Global Renewable Fuels Alliance

GRFA Letter to Members of the European Parliament re. Renewable Energy Directive

Dear Member,

We are writing to you to express our grave concerns with the current review of Europe’s Renewable Energy Directive (RED) and Fuel Quality Directive (FDQ). Renewable Energy mandates have been the primary policy mechanism by which the biofuels industry has gained critical access to the world’s transportation fuel markets. Successful mandates around the world have created a dynamic biofuels industry that now employs over 1.4 million people and generated over $270 billion of economic output in 2010 (Urbanchuck, John. Contribution of Biofuels to The Global Economy: Cardno Entrix, 2012). Today, world ethanol production alone produces over 2 million barrels of biofuels (oil equivalent) per day putting unprecedented downward pressure on oil prices while offsetting over 100 megatons of CO2 emissions each year. This equates to removing over 20 million cars off the road each year ((S&T)2 Consultants Inc). Without effective and properly designed legislated mandates none of these benefits would have been achieved and certainly the oil industry would never have unilaterally forfeited market share to a competing fuel regardless of these inherent benefits. The RED has tremendous potential to further develop the global biofuels industry and generate even greater economic and environmental benefits. However, with the current legislative amendment proposed, the RED and FQD may not meet these important objectives. Moreover, the proposals as written may also threaten recent investments in ethanol production by pushing ethanol out of the marketplace.

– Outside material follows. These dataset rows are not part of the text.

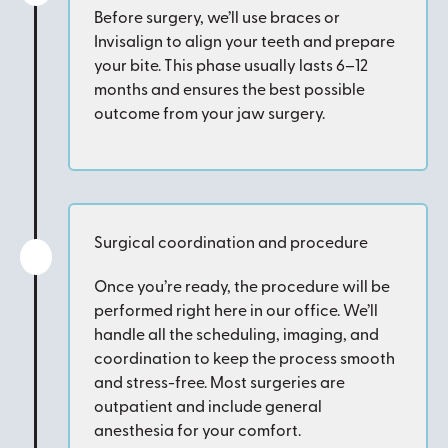
Before surgery, we’ll use braces or
Invisalign to align your teeth and prepare
your bite. This phase usually lasts 6–12
months and ensures the best possible
outcome from your jaw surgery.
Surgical coordination and procedure
Once you’re ready, the procedure will be
performed right here in our office. We’ll
handle all the scheduling, imaging, and
coordination to keep the process smooth
and stress-free. Most surgeries are
outpatient and include general
anesthesia for your comfort.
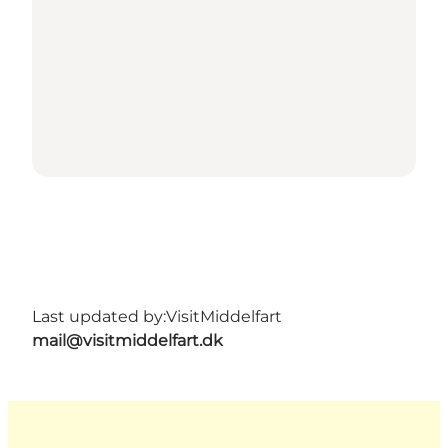
Last updated by:
VisitMiddelfart
mail@visitmiddelfart.dk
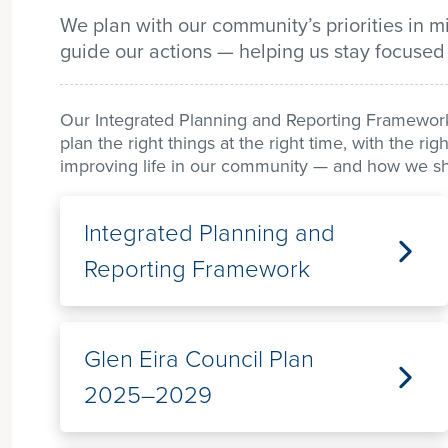
We plan with our community’s priorities in 
guide our actions — helping us stay focused
Our Integrated Planning and Reporting Framework 
plan the right things at the right time, with the r
improving life in our community — and how we sha
Integrated Planning and
Reporting Framework
Glen Eira Council Plan
2025–2029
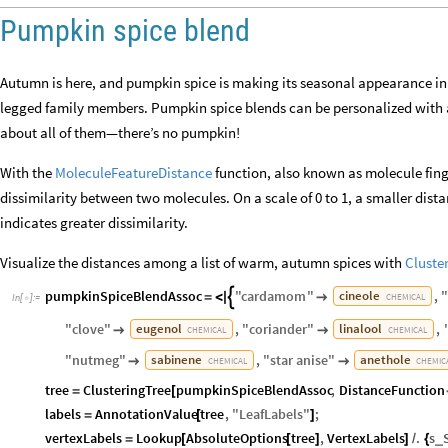
Pumpkin spice blend
Autumn is here, and pumpkin spice is making its seasonal appearance in c
legged family members. Pumpkin spice blends can be personalized with a 
about all of them—there’s no pumpkin!
With the
MoleculeFeatureDistance
function, also known as molecule fing
dissimilarity between two molecules. On a scale of 0 to 1, a smaller dista
indicates greater dissimilarity.
Visualize the distances among a list of warm, autumn spices with
Cluste
pumpkinSpiceBlendAssoc
"
cardamom
"
,
cineole

=
<
|

CHEMICAL
In
[
]
:
=

"
clove
"
,
"
coriander
"
,
eugenol
linalool


CHEMICAL
CHEMICAL
"
nutmeg
"
,
"
star
anise
"
sabinene
anethole


CHEMICAL
CHEMIC
tree
ClusteringTree
pumpkinSpiceBlendAssoc
,
DistanceFunction
=
[
labels
AnnotationValue
tree
,
"
LeafLabels
"
;
=
[
]
vertexLabels
Lookup
AbsoluteOptions
tree
,
VertexLabels
.
s
_
=
[
[
]
]
/
{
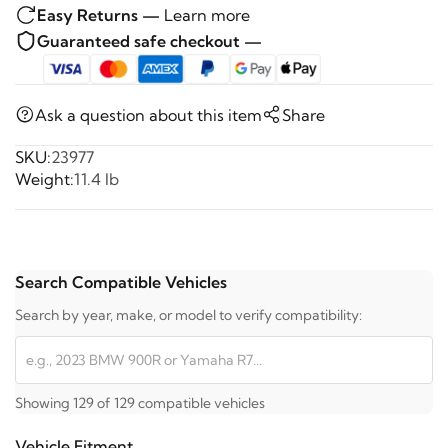
Easy Returns —
Learn more
Guaranteed safe checkout —
Ask a question about this item
Share
SKU:
23977
Weight:
11.4 lb
Search Compatible Vehicles
Search by year, make, or model to verify compatibility:
Showing 129 of 129 compatible vehicles
Vehicle Fitment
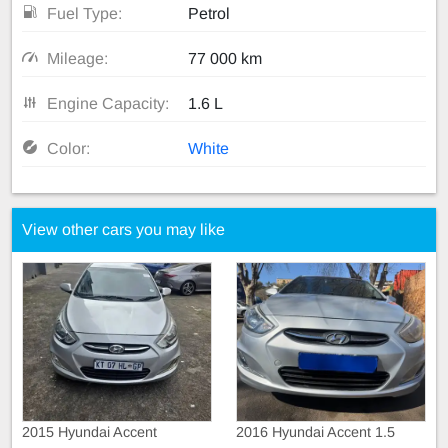
Fuel Type:
Petrol
Mileage:
77 000 km
Engine Capacity:
1.6 L
Color:
White
View other cars you may like
2015 Hyundai Accent
2016 Hyundai Accent 1.5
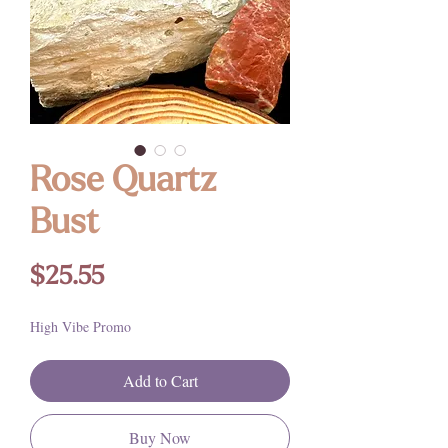
Rose Quartz
Bust
Price
$25.55
High Vibe Promo
Add to Cart
Buy Now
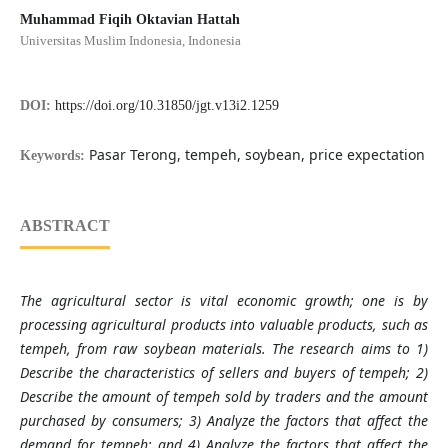
Muhammad Fiqih Oktavian Hattah
Universitas Muslim Indonesia, Indonesia
DOI:
https://doi.org/10.31850/jgt.v13i2.1259
Pasar Terong, tempeh, soybean, price expectation
Keywords:
ABSTRACT
The agricultural sector is vital economic growth; one is by
processing agricultural products into valuable products, such as
tempeh, from raw soybean materials. The research aims to 1)
Describe the characteristics of sellers and buyers of tempeh; 2)
Describe the amount of tempeh sold by traders and the amount
purchased by consumers; 3) Analyze the factors that affect the
demand for tempeh; and 4) Analyze the factors that affect the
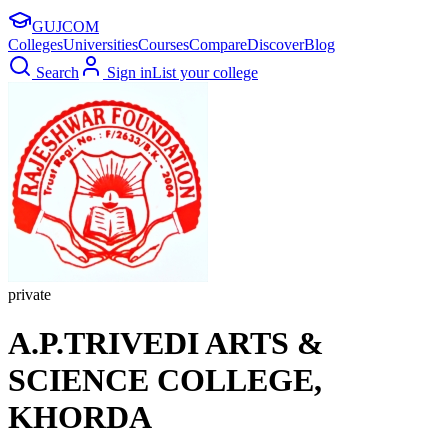
GUJ
COM
Colleges
Universities
Courses
Compare
Discover
Blog
Search
Sign in
List your college
private
A.P.TRIVEDI ARTS &
SCIENCE COLLEGE,
KHORDA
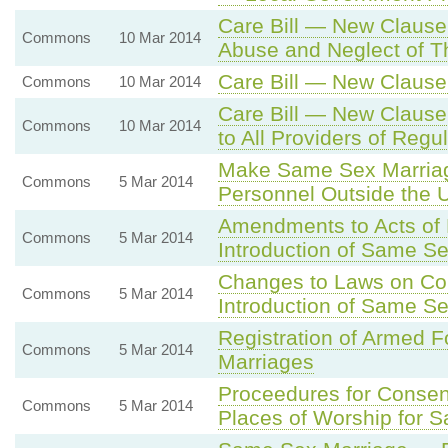
Care Bill — New Clause
Commons
10 Mar 2014
Abuse and Neglect of T
Care Bill — New Clause
Commons
10 Mar 2014
Care Bill — New Clause
Commons
10 Mar 2014
to All Providers of Regu
Make Same Sex Marriag
Commons
5 Mar 2014
Personnel Outside the 
Amendments to Acts of P
Commons
5 Mar 2014
Introduction of Same Se
Changes to Laws on Con
Commons
5 Mar 2014
Introduction of Same Se
Registration of Armed 
Commons
5 Mar 2014
Marriages
Proceedures for Consent
Commons
5 Mar 2014
Places of Worship for 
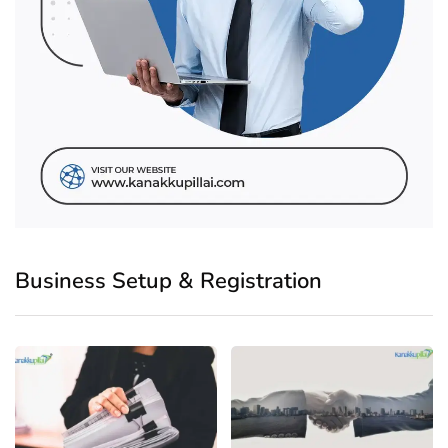
Business Setup & Registration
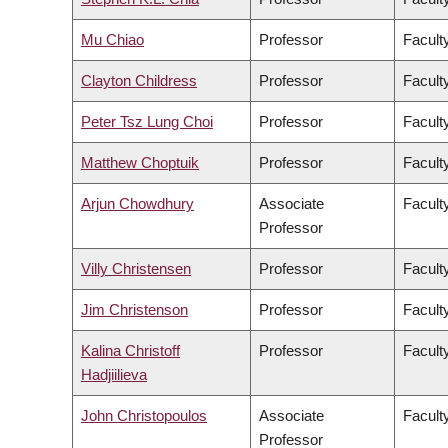
Mu Chiao
Professor
Facult
Clayton Childress
Professor
Faculty
Peter Tsz Lung Choi
Professor
Facult
Matthew Choptuik
Professor
Facult
Arjun Chowdhury
Associate
Faculty
Professor
Villy Christensen
Professor
Facult
Jim Christenson
Professor
Facult
Kalina Christoff
Professor
Faculty
Hadjiilieva
John Christopoulos
Associate
Faculty
Professor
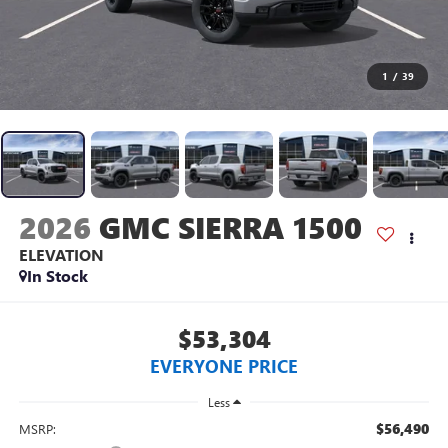
1
/
39
2026
GMC SIERRA 1500
ELEVATION
In Stock
$53,304
EVERYONE PRICE
Less
$56,490
MSRP:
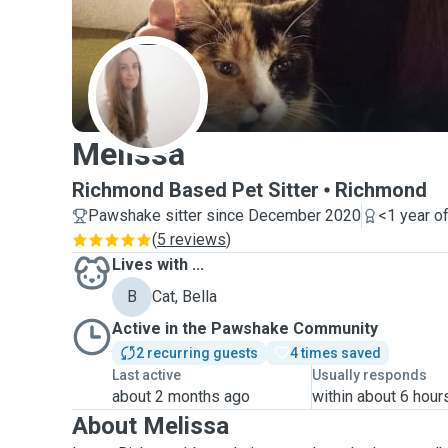
M
Melissa
Richmond Based Pet Sitter
Richmond
Pawshake sitter since December 2020
<1 year o
(
5 reviews
)
Lives with ...
B
Cat, Bella
Active in the Pawshake Community
2 recurring guests
4 times saved
Last active
Usually responds
about 2 months ago
within about 6 hour
About Melissa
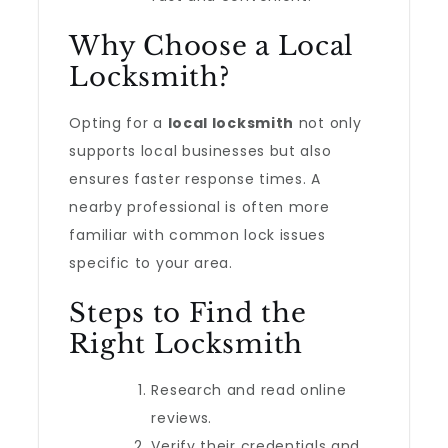
Why Choose a Local
Locksmith?
Opting for a
local locksmith
not only
supports local businesses but also
ensures faster response times. A
nearby professional is often more
familiar with common lock issues
specific to your area.
Steps to Find the
Right Locksmith
Research and read online
reviews.
Verify their credentials and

Above all, designing the appropriate policy mechanisms to ensure the introduction of renewable fuels content in the gasoline and diesel markets must begin with the premise that the alternative – petroleum based fuels – are by definition unsustainable. It is by this benchmark that we should judge ALL renewable fuels.

The Global Renewable Fuels Alliance (GRFA), its members and supporting associations support the sustainable development of biofuels and have encouraged the development of science-based research that advances the industry and continuously improves the GHG footprint of our fuels. However, we do NOT support imposing criteria on our fuels that are based on erroneous scientific work, unproven theories and the suspect agendas of vested interests.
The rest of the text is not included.